А потом мы узнали, откуда дядя Гэвин узнавал, кто из дам наносил визит
миссис Сноупс. Счет вел за него мой отец. Я не хочу сказать, что отец
шпионил в пользу дяди Гэвина. Меньше всего отец хотел помочь дяде Гэвину,
снять с него эту заботу. Пожалуй, он еще больше сердился на дядю Гэвина,
даже больше, чем на маму, в тот первый день, когда мама собралась
навестить миссис Сноупс; казалось, он хочет отплатить им обоим - маме и
дяде Гэвину: дяде Гэвину - за то, что он придумал, чтобы мама зашла к
миссис Сноупс, а маме за то, что она сказала тут же, вслух, при дяде
Гэвине и Гауне, что не только зайдет к ней, но и не видит в этом ничего
дурного. По правде говоря, как рассказывал мне Гаун, отец гораздо больше
думал о миссис Сноупс, чем дядя Гэвин.

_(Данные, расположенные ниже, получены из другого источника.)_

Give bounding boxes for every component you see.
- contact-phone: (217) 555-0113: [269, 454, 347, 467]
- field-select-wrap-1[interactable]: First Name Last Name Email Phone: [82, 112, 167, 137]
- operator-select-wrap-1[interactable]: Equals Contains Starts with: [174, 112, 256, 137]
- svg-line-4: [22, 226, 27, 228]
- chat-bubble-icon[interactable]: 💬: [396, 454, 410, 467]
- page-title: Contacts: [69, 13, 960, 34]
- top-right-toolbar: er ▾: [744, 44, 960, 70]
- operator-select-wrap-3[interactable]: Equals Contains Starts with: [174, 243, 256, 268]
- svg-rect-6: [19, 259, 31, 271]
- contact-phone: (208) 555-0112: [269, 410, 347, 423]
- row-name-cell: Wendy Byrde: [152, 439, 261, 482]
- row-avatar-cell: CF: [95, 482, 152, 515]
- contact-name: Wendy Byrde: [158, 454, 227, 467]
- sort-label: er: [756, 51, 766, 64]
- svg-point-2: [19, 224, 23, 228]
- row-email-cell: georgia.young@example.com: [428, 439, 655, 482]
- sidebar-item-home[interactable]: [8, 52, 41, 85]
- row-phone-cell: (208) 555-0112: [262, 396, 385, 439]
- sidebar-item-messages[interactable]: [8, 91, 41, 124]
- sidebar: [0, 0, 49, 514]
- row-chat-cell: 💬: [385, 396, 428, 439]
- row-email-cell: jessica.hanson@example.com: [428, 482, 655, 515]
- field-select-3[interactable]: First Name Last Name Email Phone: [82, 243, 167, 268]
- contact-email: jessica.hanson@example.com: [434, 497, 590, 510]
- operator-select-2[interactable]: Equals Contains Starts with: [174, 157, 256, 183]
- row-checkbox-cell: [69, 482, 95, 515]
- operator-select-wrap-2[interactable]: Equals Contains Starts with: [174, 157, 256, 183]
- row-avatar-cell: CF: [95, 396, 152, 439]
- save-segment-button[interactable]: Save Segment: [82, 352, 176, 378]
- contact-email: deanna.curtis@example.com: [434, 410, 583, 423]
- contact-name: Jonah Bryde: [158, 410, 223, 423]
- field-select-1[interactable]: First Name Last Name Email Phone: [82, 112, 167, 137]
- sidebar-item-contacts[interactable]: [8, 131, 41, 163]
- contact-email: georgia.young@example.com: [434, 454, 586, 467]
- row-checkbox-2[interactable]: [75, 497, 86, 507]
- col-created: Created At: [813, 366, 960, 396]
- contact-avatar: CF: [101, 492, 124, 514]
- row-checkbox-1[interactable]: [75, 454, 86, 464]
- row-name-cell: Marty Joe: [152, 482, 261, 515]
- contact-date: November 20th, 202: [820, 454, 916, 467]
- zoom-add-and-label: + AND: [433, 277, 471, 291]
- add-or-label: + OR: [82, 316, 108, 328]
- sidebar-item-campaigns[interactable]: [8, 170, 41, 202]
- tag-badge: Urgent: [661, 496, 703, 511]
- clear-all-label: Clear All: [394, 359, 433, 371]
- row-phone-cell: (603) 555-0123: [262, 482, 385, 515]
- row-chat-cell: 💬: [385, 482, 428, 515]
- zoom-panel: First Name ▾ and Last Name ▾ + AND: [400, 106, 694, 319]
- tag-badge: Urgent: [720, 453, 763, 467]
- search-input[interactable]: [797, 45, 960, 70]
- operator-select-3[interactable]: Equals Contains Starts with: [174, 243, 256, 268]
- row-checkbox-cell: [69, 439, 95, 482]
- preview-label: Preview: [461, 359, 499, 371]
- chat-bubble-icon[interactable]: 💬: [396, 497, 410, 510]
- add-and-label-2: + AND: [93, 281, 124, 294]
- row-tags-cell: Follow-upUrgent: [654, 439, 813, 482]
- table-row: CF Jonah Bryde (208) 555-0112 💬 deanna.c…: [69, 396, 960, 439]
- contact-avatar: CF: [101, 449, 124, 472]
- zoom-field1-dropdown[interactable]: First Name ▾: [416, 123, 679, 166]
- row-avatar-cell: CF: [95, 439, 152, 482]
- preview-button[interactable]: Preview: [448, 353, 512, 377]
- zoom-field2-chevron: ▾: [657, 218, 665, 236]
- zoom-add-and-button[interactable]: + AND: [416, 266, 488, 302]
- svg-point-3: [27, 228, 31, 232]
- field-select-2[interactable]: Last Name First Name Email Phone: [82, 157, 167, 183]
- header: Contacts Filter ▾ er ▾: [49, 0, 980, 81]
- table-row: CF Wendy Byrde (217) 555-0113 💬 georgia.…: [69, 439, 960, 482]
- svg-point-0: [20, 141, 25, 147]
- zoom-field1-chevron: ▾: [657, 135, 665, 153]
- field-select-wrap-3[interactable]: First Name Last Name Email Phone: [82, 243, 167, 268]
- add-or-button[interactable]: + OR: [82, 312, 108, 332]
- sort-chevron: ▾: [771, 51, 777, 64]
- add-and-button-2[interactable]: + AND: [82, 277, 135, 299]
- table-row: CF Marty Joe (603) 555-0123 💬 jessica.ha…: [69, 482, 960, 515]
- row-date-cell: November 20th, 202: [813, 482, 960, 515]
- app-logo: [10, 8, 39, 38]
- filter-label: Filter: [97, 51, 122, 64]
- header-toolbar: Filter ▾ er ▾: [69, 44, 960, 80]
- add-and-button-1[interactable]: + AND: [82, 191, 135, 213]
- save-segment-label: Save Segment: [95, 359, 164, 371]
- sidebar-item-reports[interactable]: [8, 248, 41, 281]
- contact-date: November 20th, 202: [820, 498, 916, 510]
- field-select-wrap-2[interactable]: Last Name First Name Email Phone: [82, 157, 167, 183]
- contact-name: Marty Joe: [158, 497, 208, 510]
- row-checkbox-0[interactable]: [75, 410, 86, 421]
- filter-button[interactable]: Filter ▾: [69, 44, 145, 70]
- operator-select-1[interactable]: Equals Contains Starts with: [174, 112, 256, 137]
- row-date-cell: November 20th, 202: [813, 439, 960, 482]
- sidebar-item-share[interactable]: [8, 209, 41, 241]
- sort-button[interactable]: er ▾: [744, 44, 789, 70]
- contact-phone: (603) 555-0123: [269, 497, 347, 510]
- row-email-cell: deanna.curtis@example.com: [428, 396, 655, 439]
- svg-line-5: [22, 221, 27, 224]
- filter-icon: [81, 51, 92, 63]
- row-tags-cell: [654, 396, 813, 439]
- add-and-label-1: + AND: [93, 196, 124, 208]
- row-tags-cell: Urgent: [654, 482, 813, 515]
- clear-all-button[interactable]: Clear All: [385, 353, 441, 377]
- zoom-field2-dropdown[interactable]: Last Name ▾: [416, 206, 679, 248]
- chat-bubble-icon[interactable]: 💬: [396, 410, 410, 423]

Стоило отцу войти в комнату,
потирая руки, и сказать: "Ух ты, елки-палки!", или что-нибудь вроде: "Вот,
двадцать два несчастья!", как мы уже знали, что он либо только что видел
миссис Сноупс на улице, либо услышал, что еще одна дама из членов
Котильонного клуба нанесла ей визит; если бы тогда выдумали "волчий
присвист", отец, наверно, присвистывал бы на улице.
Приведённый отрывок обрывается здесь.